The introduction of GST had an initial impact but it seems to be a game changer for Everest. All its major products — roofing, boards, panels, PEB, smart steel buildings, and metal roofing will be taxed at 18% GST. This should result in making the retail range of products more affordable and benefit a larger section of the society. The prices of PEB and smart steel buildings will be on par with those of the unorganised players and will, thus, expand the market for the company.
Despite the second quarter of FY18 being a lean one, the firm showcased a relatively better performance. Revenue for Q2FY18 came in at 259 crore, a growth of 7.5% YoY. Operating profit stood at 11.35 crore against a loss of 2.97 crore in the same quarter last year. The company was back in the black with a profit of 4.5 crore against a loss of 7.7 crore in the same quarter last year. Besides, PAT margin, too, expanded by 489 bps.
Going ahead, macro factors such as a surge in rural housing demand, GST and a good monsoon will drive growth in building products. Next-gen products will also expand the overall opportunity size and drive revenue. Government initiatives such as Swachh Bharat Abhiyan, Housing for All by 2022 and Smart City Mission should drive additional demand for building products, whereas a pick-up in private capex will accelerate growth in PEBs.
Everest enjoys a leadership position in the industry and has a strong brand recall with a large distribution network.
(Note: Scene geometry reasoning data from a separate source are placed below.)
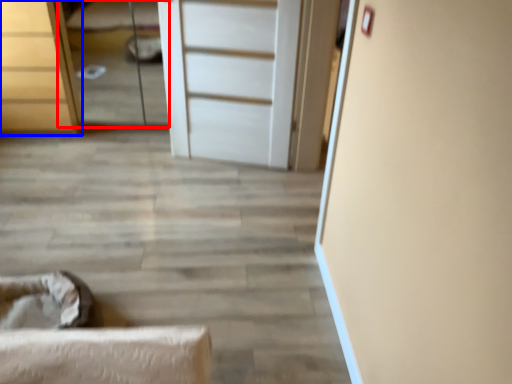 Question: Which object is closer to the camera taking this photo, bed (highlighted by a red box) or chest of drawers (highlighted by a blue box)?

Choices:
 (A) bed
 (B) chest of drawers

Answer: (B) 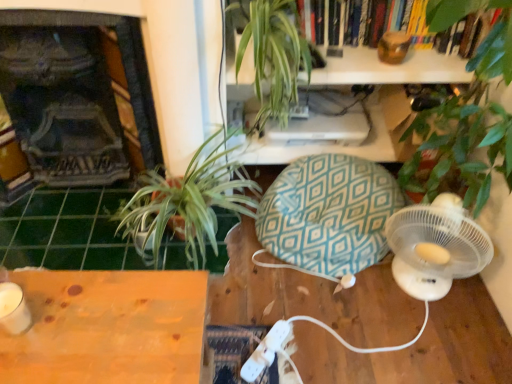 What do you see at coordinates (187, 204) in the screenshot?
I see `green leafy plant at left` at bounding box center [187, 204].

Describe the element at coordinates (274, 57) in the screenshot. I see `green leafy plant at upper center` at that location.

Locate an element on the screen. This screenshot has width=512, height=384. green leafy plant at upper center is located at coordinates (274, 57).

The height and width of the screenshot is (384, 512). What do you see at coordinates (78, 95) in the screenshot?
I see `dark gray stone fireplace at left` at bounding box center [78, 95].

You are a GUI agent. You are given a task and a screenshot of the screen. Output one action in this format:
    pyautogui.click(x=<x>, y=<y>)
    Task: Click on the wooden table at lower left
    This screenshot has height=384, width=512.
    Given the screenshot: What is the action you would take?
    pyautogui.click(x=108, y=327)

This screenshot has width=512, height=384. What are the coordinates of `green leafy plant at left` in the screenshot? It's located at (187, 204).

From a real-world perspective, is green leafy plant at upper center physically located above or below green leafy plant at left?

From a real-world perspective, green leafy plant at upper center is physically above green leafy plant at left.

In the scene shown: Is green leafy plant at upper center oriented away from green leafy plant at left?

No, green leafy plant at upper center is not facing away from green leafy plant at left.

Considering the sizes of objects green leafy plant at upper center and green leafy plant at left in the image provided, who is smaller, green leafy plant at upper center or green leafy plant at left?

With smaller size is green leafy plant at upper center.

How many degrees apart are the facing directions of green leafy plant at upper center and green leafy plant at left?

green leafy plant at upper center and green leafy plant at left are facing 0.678 degrees away from each other.

Considering the points (108, 210) and (261, 369), which point is in front, point (108, 210) or point (261, 369)?

The point (261, 369) is closer to the camera.

From a real-world perspective, which object rests below the other?

From a 3D spatial view, green tile at lower left is below.

The image size is (512, 384). I want to click on Wii controller on the right of green tile at lower left, so click(x=266, y=351).

How far apart are green tile at lower left and white plastic wii controller at lower center?

green tile at lower left is 77.84 centimeters from white plastic wii controller at lower center.

Is green leafy plant at left not close to teal diamond-patterned bean bag chair at center?

That's not correct — green leafy plant at left is a little close to teal diamond-patterned bean bag chair at center.

Which point is more distant from viewer, [146,193] or [321,243]?

Point [321,243]

Looking at this image, do you think green leafy plant at left is within teal diamond-patterned bean bag chair at center, or outside of it?

green leafy plant at left lies outside teal diamond-patterned bean bag chair at center.

Is green leafy plant at left to the left or to the right of teal diamond-patterned bean bag chair at center in the image?

Clearly, green leafy plant at left is on the left of teal diamond-patterned bean bag chair at center in the image.

Is point (241, 371) positioned after point (103, 177)?

No, it is in front of (103, 177).

Is white plastic wii controller at lower center wider or thinner than dark gray stone fireplace at left?

In the image, white plastic wii controller at lower center appears to be more narrow than dark gray stone fireplace at left.

From the image's perspective, which is above, white plastic wii controller at lower center or dark gray stone fireplace at left?

dark gray stone fireplace at left, from the image's perspective.

Is white plastic wii controller at lower center to the left of dark gray stone fireplace at left from the viewer's perspective?

Incorrect, white plastic wii controller at lower center is not on the left side of dark gray stone fireplace at left.

Is there a large distance between dark gray stone fireplace at left and white plastic fan at lower right?

Yes, dark gray stone fireplace at left and white plastic fan at lower right are quite far apart.

Between dark gray stone fireplace at left and white plastic fan at lower right, which one has larger width?

dark gray stone fireplace at left.

Is point (79, 144) positioned before point (412, 248)?

No, (79, 144) is behind (412, 248).

How different are the orientations of dark gray stone fireplace at left and white plastic fan at lower right in degrees?

The angular difference between dark gray stone fireplace at left and white plastic fan at lower right is 24.8 degrees.

Relative to green leafy plant at upper center, is wooden table at lower left in front or behind?

Clearly, wooden table at lower left is in front of green leafy plant at upper center.

Is wooden table at lower left oriented towards green leafy plant at upper center?

No, wooden table at lower left is not oriented towards green leafy plant at upper center.

Can you tell me how much wooden table at lower left and green leafy plant at upper center differ in facing direction?

wooden table at lower left and green leafy plant at upper center are facing 86.6 degrees away from each other.

Is wooden table at lower left touching green leafy plant at upper center?

No, wooden table at lower left is not beside green leafy plant at upper center.

Is the depth of green leafy plant at left greater than that of white plastic fan at lower right?

Yes, the depth of green leafy plant at left is greater than that of white plastic fan at lower right.

Would you say white plastic fan at lower right is part of green leafy plant at left's contents?

Actually, white plastic fan at lower right is outside green leafy plant at left.

From a real-world perspective, which object stands above the other?

white plastic fan at lower right.

Is green leafy plant at left bigger than white plastic fan at lower right?

Indeed, green leafy plant at left has a larger size compared to white plastic fan at lower right.

Find the location of a particular element. This screenshot has width=512, height=384. houseplant below the green leafy plant at upper center (from a real-world perspective) is located at coordinates (187, 204).

You are a GUI agent. You are given a task and a screenshot of the screen. Output one action in this format:
    pyautogui.click(x=<x>, y=<y>)
    Task: Click on the Wii controller in front of the green tile at lower left
    This screenshot has width=512, height=384.
    Given the screenshot: What is the action you would take?
    pyautogui.click(x=266, y=351)

Estimate the real-world distances between objects in this image. Which object is further from green tile at lower left, teal diamond-patterned bean bag chair at center or dark gray stone fireplace at left?

Among the two, teal diamond-patterned bean bag chair at center is located further to green tile at lower left.

Which object lies further to the anchor point wooden table at lower left, dark gray stone fireplace at left or green leafy plant at upper center?

The object further to wooden table at lower left is green leafy plant at upper center.

From the image, which object appears to be farther from white plastic fan at lower right, green tile at lower left or green leafy plant at left?

green tile at lower left is positioned further to the anchor white plastic fan at lower right.

When comparing their distances from wooden table at lower left, does green leafy plant at upper center or green leafy plant at left seem closer?

green leafy plant at left is closer to wooden table at lower left.

Considering their positions, is white plastic wii controller at lower center positioned further to wooden table at lower left than green leafy plant at left?

green leafy plant at left.

Based on their spatial positions, is wooden table at lower left or teal diamond-patterned bean bag chair at center closer to green tile at lower left?

teal diamond-patterned bean bag chair at center is closer to green tile at lower left.

Which object lies nearer to the anchor point teal diamond-patterned bean bag chair at center, white plastic wii controller at lower center or white plastic fan at lower right?

Among the two, white plastic fan at lower right is located nearer to teal diamond-patterned bean bag chair at center.

When comparing their distances from white plastic wii controller at lower center, does green leafy plant at upper center or teal diamond-patterned bean bag chair at center seem closer?

teal diamond-patterned bean bag chair at center.

Image resolution: width=512 pixels, height=384 pixels. Identify the location of houseplant situated between wooden table at lower left and white plastic fan at lower right from left to right. (187, 204).

The width and height of the screenshot is (512, 384). I want to click on houseplant between green tile at lower left and white plastic wii controller at lower center, so click(187, 204).

The width and height of the screenshot is (512, 384). I want to click on houseplant situated between dark gray stone fireplace at left and green leafy plant at upper center from left to right, so click(187, 204).

I want to click on vegetation between wooden table at lower left and white plastic fan at lower right, so click(274, 57). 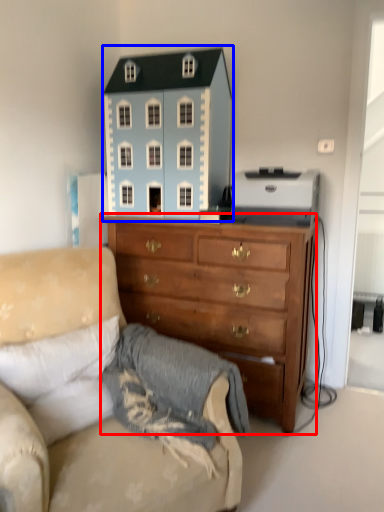 Question: Among these objects, which one is nearest to the camera, chest of drawers (highlighted by a red box) or toy (highlighted by a blue box)?

Choices:
 (A) chest of drawers
 (B) toy

Answer: (A) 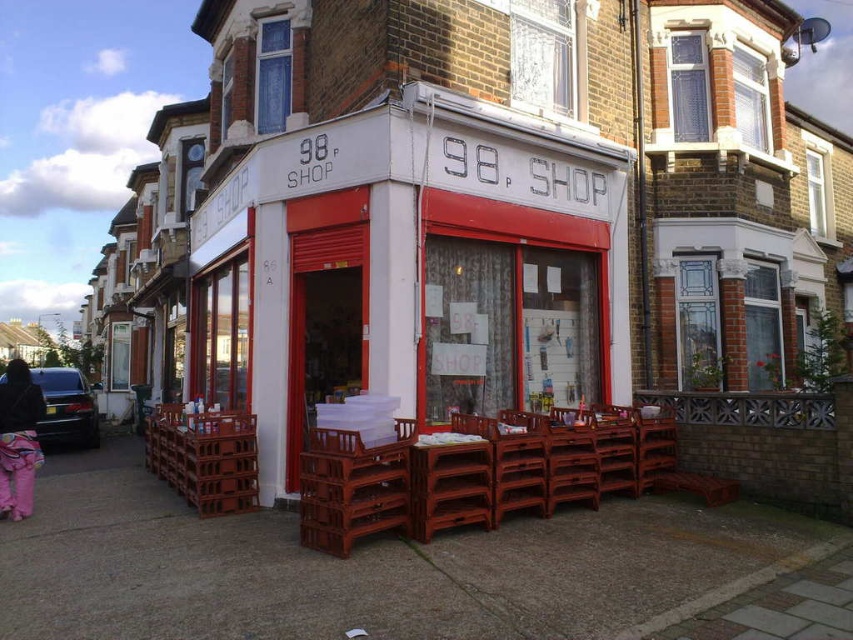 Question: Can you confirm if brown wooden crates at lower center is thinner than mahogany wood table at center?

Choices:
 (A) no
 (B) yes

Answer: (B)

Question: Which of the following is the closest to the observer?

Choices:
 (A) matte white sign at center
 (B) brown wooden crate at center
 (C) brown wooden chair at center

Answer: (B)

Question: From the image, what is the correct spatial relationship of matte white sign at center in relation to brown wooden chair at center?

Choices:
 (A) below
 (B) above

Answer: (B)

Question: Which object is the farthest from the brown wooden chair at center?

Choices:
 (A) matte white sign at center
 (B) brown wooden crates at lower center

Answer: (A)

Question: Based on their relative distances, which object is farther from the brown wooden chair at center?

Choices:
 (A) matte white sign at center
 (B) brown wooden crate at lower left

Answer: (B)

Question: Can you confirm if brown wooden crate at center is thinner than mahogany wood table at center?

Choices:
 (A) yes
 (B) no

Answer: (B)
Its next-gen products offer higher scalability and better profitability amid low competition. I bought into the stock at 360 levels, when it was trading at 13x estimated FY18 earnings. Since then the price has gained over 40% to its current level of 520. Though I believe the long-term story of Everest is intact, patient investors can wait for an opportune correction to enter the stock at an attractive valuation.